What does it mean to be a model minority? And how does one stop being one? In her poignant new book of personal essays, Ordinary Disasters: How I Stopped Being a Model Minority, Anne Anlin Cheng takes an unflinching look at race, gender, aging, immigration, and growing up Asian in the American South, examining, through lenses both intimate and political, what it means to be an Asian American woman living in America today.
Join us for a special conversation between Cheng and noted writers Cathy Park Hong and Jia Tolentino. Together, they will discuss love, grief, memory, interracial and intergenerational relationships, identity, and the intricacies of the Asian American experience.
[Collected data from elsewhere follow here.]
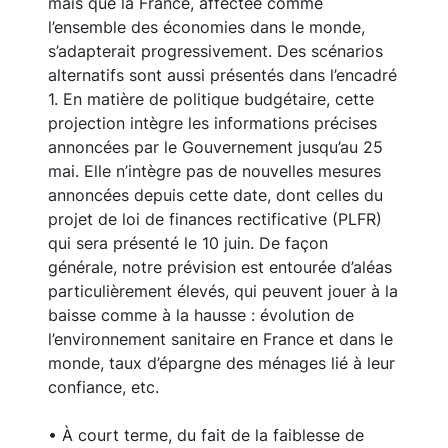
mais que la France, affectée comme
l’ensemble des économies dans le monde,
s’adapterait progressivement. Des scénarios
alternatifs sont aussi présentés dans l’encadré
1. En matière de politique budgétaire, cette
projection intègre les informations précises
annoncées par le Gouvernement jusqu’au 25
mai. Elle n’intègre pas de nouvelles mesures
annoncées depuis cette date, dont celles du
projet de loi de finances rectificative (PLFR)
qui sera présenté le 10 juin. De façon
générale, notre prévision est entourée d’aléas
particulièrement élevés, qui peuvent jouer à la
baisse comme à la hausse : évolution de
l’environnement sanitaire en France et dans le
monde, taux d’épargne des ménages lié à leur
confiance, etc.
• À court terme, du fait de la faiblesse de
This program will be followed by a brief book signing of Cheng’s Ordinary Disasters (2024), Hong’s Minor Feelings: An Asian American Reckoning (2020), and Tolentino’s Trick Mirror: Reflections on Self-Delusion (2019).
Anne Anlin Cheng is a professor of English at Princeton University and was a 2023–24 MoMA Scholar in Residence. She is the author of The Melancholy of Race: Psychoanalysis, Assimilation, and Hidden Grief (2000), Second Skin: Josephine Baker and the Modern Surface (2000), Ornamentalism (2018), and Ordinary Disasters: How I Stopped Being a Model Minority (2024).
Cathy Park Hong is a professor of English at University of California, Berkeley, and the author of Minor Feelings: An Asian American Reckoning (2021) and the poetry collections Engine Empire (2012), Dance Dance Revolution (2007), and Translating Mo’um (2002).
Jia Tolentino is a staff writer at the New Yorker and the author of the essay collection Trick Mirror: Reflections on Self-Delusion (2019).